Miriam intentó ocultar lo abultado de su vientre ante sus padres algún tiempo más. Por más que pensaba en la manera de decírselo no la creerían y todos sufrirían el oprobio del pueblo.
A la mañana siguiente, el joven se presentó en casa de sus suegros y pidió permiso para hablar con su prometida a solas. Nadie se alegró más que Miriam al escuchar de su boca el sueño que había tenido. El ángel, cuya visita esperaba para ella, se había aparecido a su futuro esposo, pero ¿sería el mismo ser celestial que ella conoció en su alcoba o Yahveh había enviado a otro?, se preguntaba mientras le oía relatar el sueño.
Acelerarían la fecha de la boda, dijo José. A continuación, se dirigió a su suegro y pagó el mohar previsto. Los prometidos salieron a la calle dando brincos de alegría para anunciar a familiares y amigos la boda. No querían que se corriese la voz sobre su estado antes de la ceremonia. Cuando la gente se diera cuenta, creería que el niño era hijo del carpintero. Sería su secreto más guardado.

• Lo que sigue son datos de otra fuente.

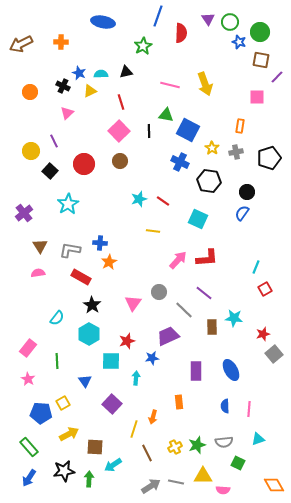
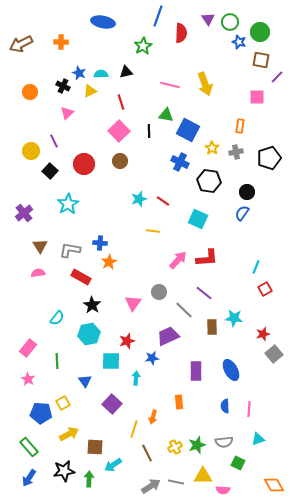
cyan hexagon at (89, 334): rotated 20 degrees clockwise
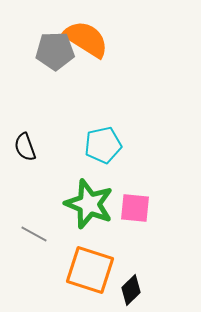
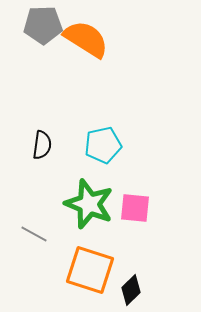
gray pentagon: moved 12 px left, 26 px up
black semicircle: moved 17 px right, 2 px up; rotated 152 degrees counterclockwise
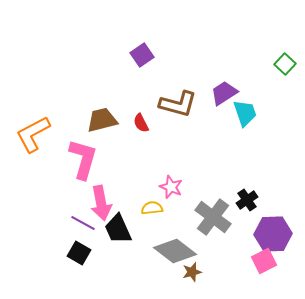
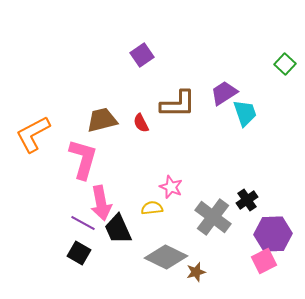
brown L-shape: rotated 15 degrees counterclockwise
gray diamond: moved 9 px left, 6 px down; rotated 12 degrees counterclockwise
brown star: moved 4 px right
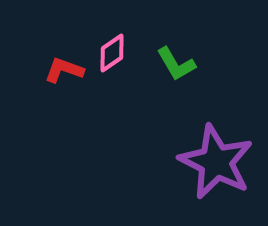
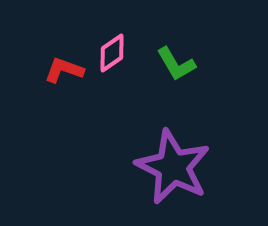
purple star: moved 43 px left, 5 px down
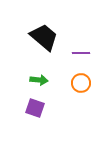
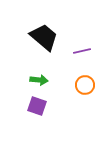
purple line: moved 1 px right, 2 px up; rotated 12 degrees counterclockwise
orange circle: moved 4 px right, 2 px down
purple square: moved 2 px right, 2 px up
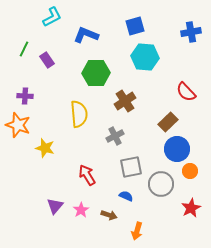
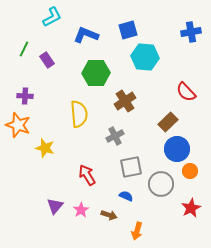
blue square: moved 7 px left, 4 px down
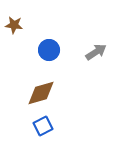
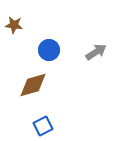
brown diamond: moved 8 px left, 8 px up
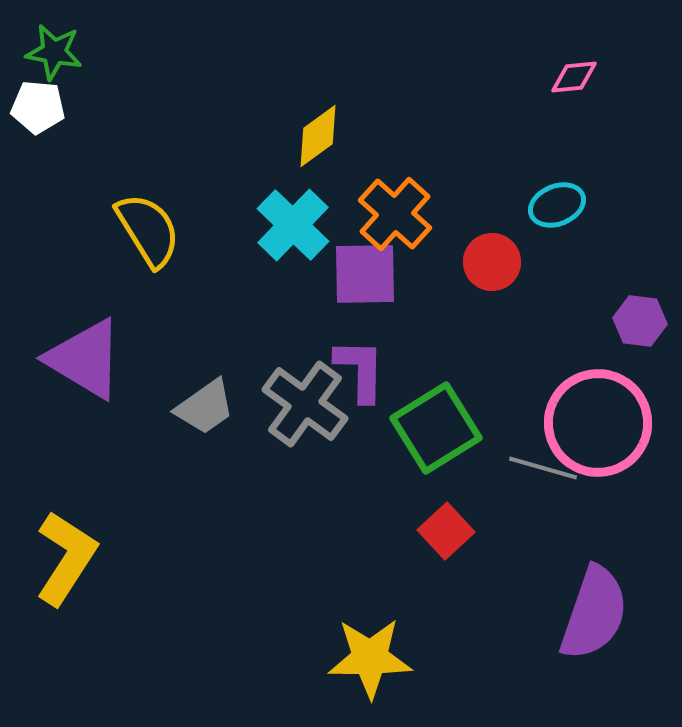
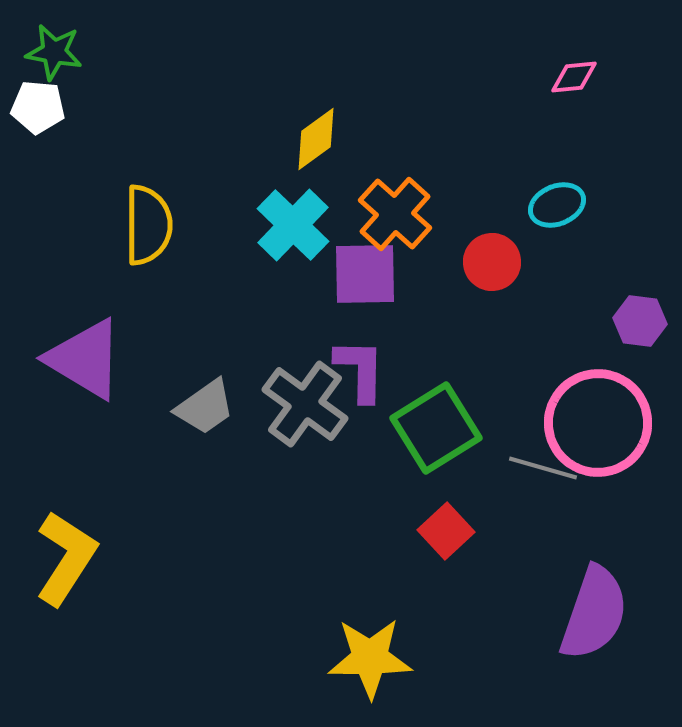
yellow diamond: moved 2 px left, 3 px down
yellow semicircle: moved 5 px up; rotated 32 degrees clockwise
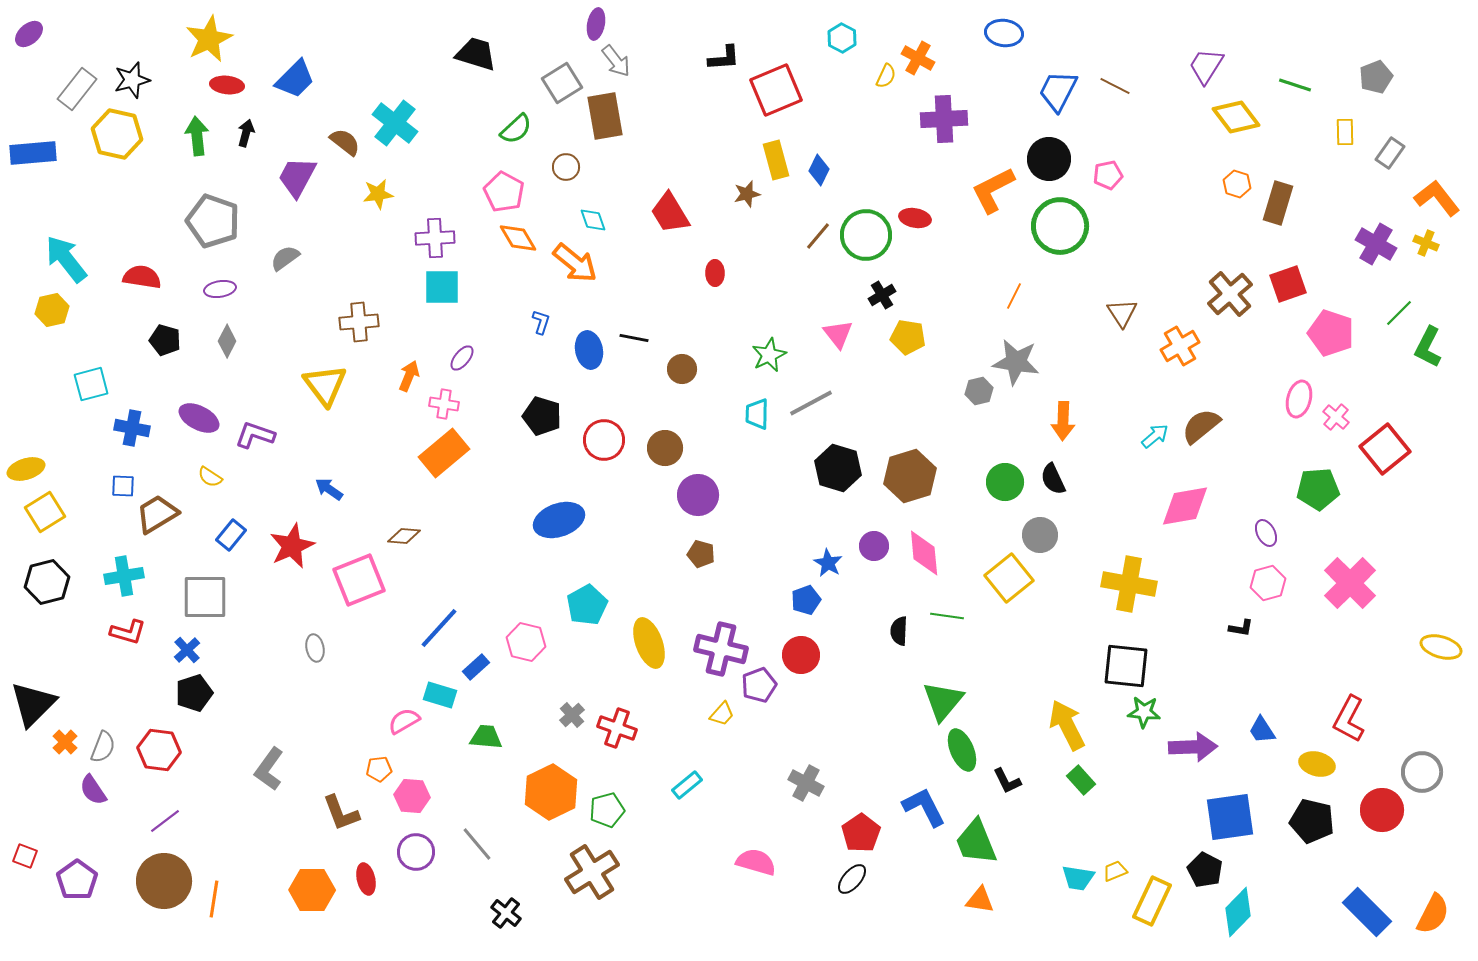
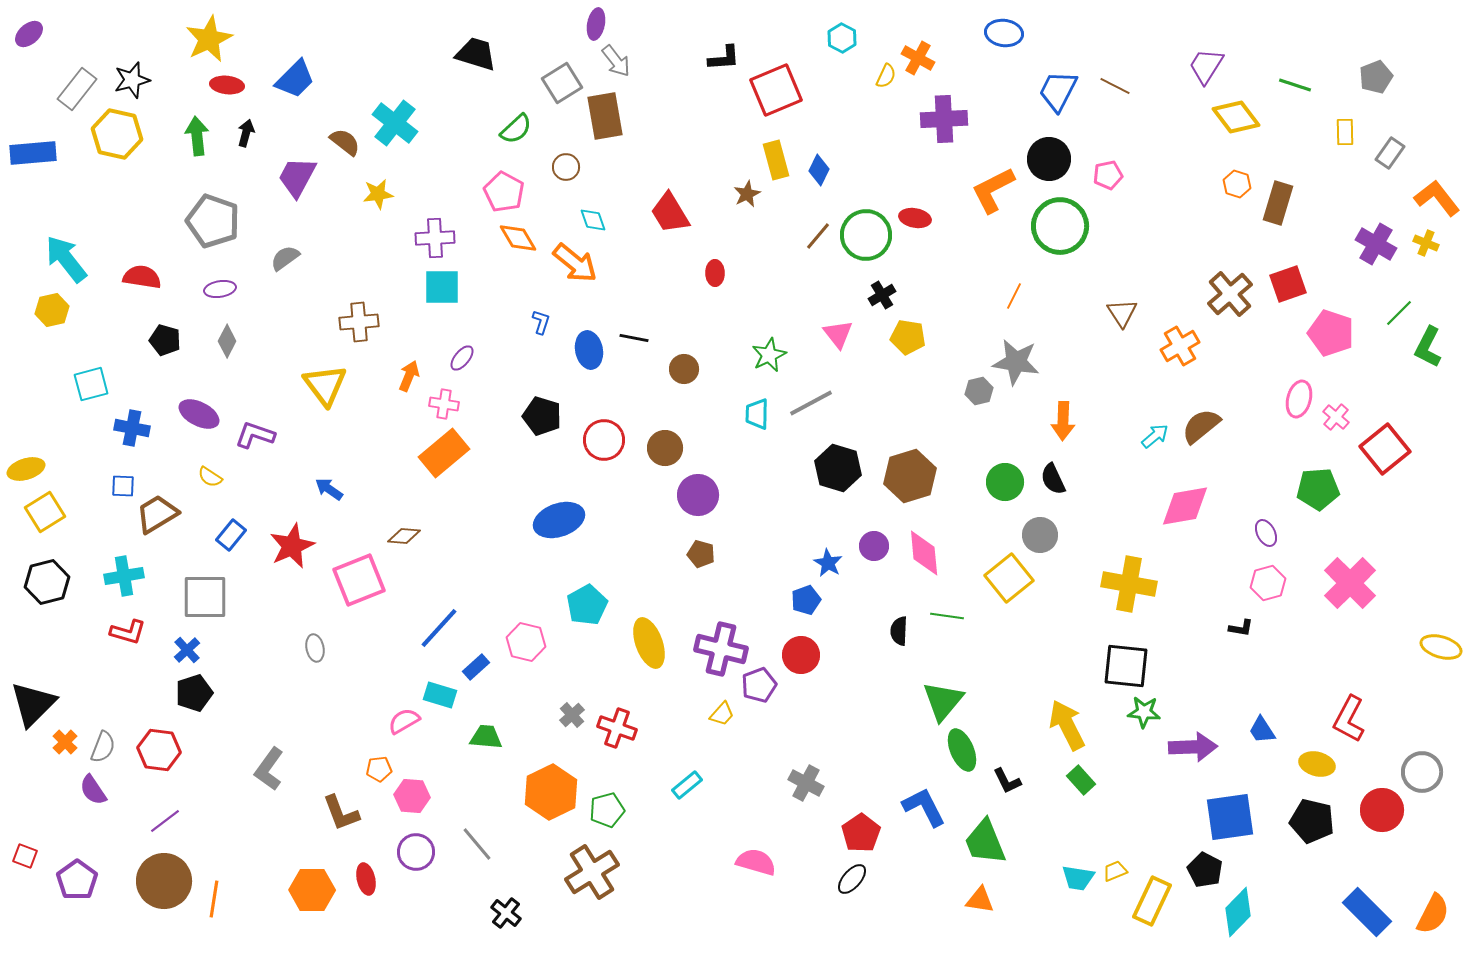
brown star at (747, 194): rotated 12 degrees counterclockwise
brown circle at (682, 369): moved 2 px right
purple ellipse at (199, 418): moved 4 px up
green trapezoid at (976, 842): moved 9 px right
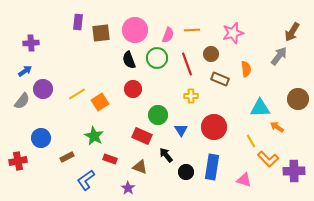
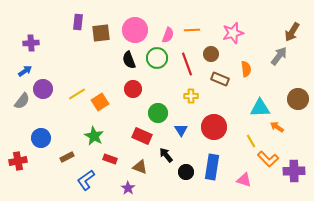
green circle at (158, 115): moved 2 px up
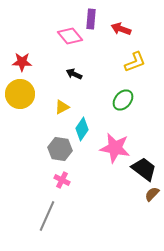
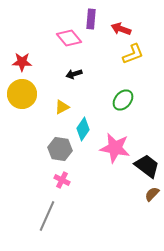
pink diamond: moved 1 px left, 2 px down
yellow L-shape: moved 2 px left, 8 px up
black arrow: rotated 42 degrees counterclockwise
yellow circle: moved 2 px right
cyan diamond: moved 1 px right
black trapezoid: moved 3 px right, 3 px up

El casamiento se celebró días más tarde. La paz y la ilusión regresaron a Miriam. Se dedicó durante los meses siguientes al cuidado de la casa que, durante un año, José preparó para ellos, y a los preparativos para cuando llegara la criatura. Se deleitaba en la meditación y la oración, investigó en las promesas del Señor para su pueblo como le había aconsejado Isabel que hiciera para evitar dudas.
La venida del niño al mundo ocurrió en Belén de Judea, durante un viaje tan apresurado como penoso donde, Miriam y José, nacido en este lugar, se vieron obligados a cumplir por el edicto de César Augusto. Cada cual debía ir a empadronarse a su ciudad de origen. No era esta la manera que había presentido para su alumbramiento.
Nació Jesús como un niño más entre los mortales. La luz llegó al mundo. El Salvador ausente se hizo presente. Se cumplieron las promesas del profeta Isaías cuando dijo:
Porque nos ha nacido un niño,
Yahveh nos ha dado un hijo,
al cual se le ha concedido el poder de gobernar.
Y le darán estos nombres:
Admirable en sus planes, Yahveh invencible,
Padre eterno, Príncipe de la paz.
Se le veía tan pequeño, tan indefenso que recordar aquella promesa a Miriam le sobrepasaba. Vistió a Enmanuel y lo acostó en el pesebre del establo que, por misericordia, les cedió el dueño de la posada ya que en ella no quedaba sitio libre.
El ángel apareció, esta vez para a avisar de lo ocurrido a unos pastores que se encontraban cerca al cuidado de sus rebaños. Llegaron corriendo para conocer al niño y relatar a la madre lo ocurrido y cómo se asustaron. Miriam sonrió. Recordó que ella también se asustó cuando nueve meses atrás recibió el anuncio de su embarazo, pero seguía sin entender por qué el enviado se había olvidado de ella, aun estando cerca no venía a consolarla ni a guiarla. Guardaba en su corazón las dudas y las certezas que sentía, esperando de nuevo la siguiente aparición, ya fuera a ella, a José o al niño. Visita que no tardaría en producirse.